La traviata is a great story as long as the singers are able to make you believe in their characters. Here, under the command of director Jamie Manton, the whole cast made us both believe in them completely and also feel the timelessness of the story. Susana Gaspar’s Violetta was proud, vivacious and commanding, alternating with extreme vulnerability. Far from the stereotypical tenor Latin lover, Luis Gomes’ Alfredo was a callow youth utterly out of his depth emotionally, remaining so throughout the piece: at the end of the opera when they sing the duet “Parigi, o cara noi lasceremo”, he can’t even bear to look at Violetta because he knows that she isn’t going to be able to leave her room, let alone Paris. Directors often let the two party scenes degenerate into mannered costume drama or create some kind of conceptual meta-party: here, they just looked like great parties with young people in somewhat erratic fancy dress behaving wildly and having way too much fun.
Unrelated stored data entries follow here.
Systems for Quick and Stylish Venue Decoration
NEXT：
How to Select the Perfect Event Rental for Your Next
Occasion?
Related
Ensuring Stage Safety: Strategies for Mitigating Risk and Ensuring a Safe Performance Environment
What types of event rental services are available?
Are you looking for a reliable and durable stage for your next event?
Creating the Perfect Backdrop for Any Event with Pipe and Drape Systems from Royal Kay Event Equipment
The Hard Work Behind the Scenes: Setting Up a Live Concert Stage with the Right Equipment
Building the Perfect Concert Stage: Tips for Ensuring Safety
The card game scene, with Alfredo’s petulance and the guests’ reaction when his behaviour crosses the line of what they deem acceptable, made as powerful an impact as in any production I’ve seen.
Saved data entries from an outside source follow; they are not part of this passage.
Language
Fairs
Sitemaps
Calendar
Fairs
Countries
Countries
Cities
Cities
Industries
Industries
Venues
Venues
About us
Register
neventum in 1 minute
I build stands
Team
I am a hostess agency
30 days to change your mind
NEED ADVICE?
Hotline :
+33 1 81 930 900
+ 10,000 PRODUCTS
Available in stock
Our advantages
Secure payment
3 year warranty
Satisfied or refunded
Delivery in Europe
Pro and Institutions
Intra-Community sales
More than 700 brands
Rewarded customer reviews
Michel de Souza (Giorgio), Susana Gaspar (Violetta)
© Lloyd Winters | Nevill Holt Opera

The general setting – a large tiled structure which served as bar, fountain or pedestal, with much of the chorus action happening on the grass in front – worked well, and I’ll accept the odd directorial misfire (the idea didn’t quite come off of a child actor portraying, amongst other things, the innocence of Alfredo’s young sister), given the careful attention to detail of movement and body language that Manton displayed.

The other massive plaudit goes to sound designer Mark Rogers for the way in which the sound reached our ears such that it always appeared to come from whoever was singing, regardless of where they were (in reality, the sound was coming from the dozens of loudspeakers deployed in front of three separate lots of grandstand seating). It’s virtually impossible to amplify bel canto perfectly – the dynamic range between a pianissimo whisper and a soprano hitting a high note at full throttle is just too great – but the overall sound quality here was about as good as it gets.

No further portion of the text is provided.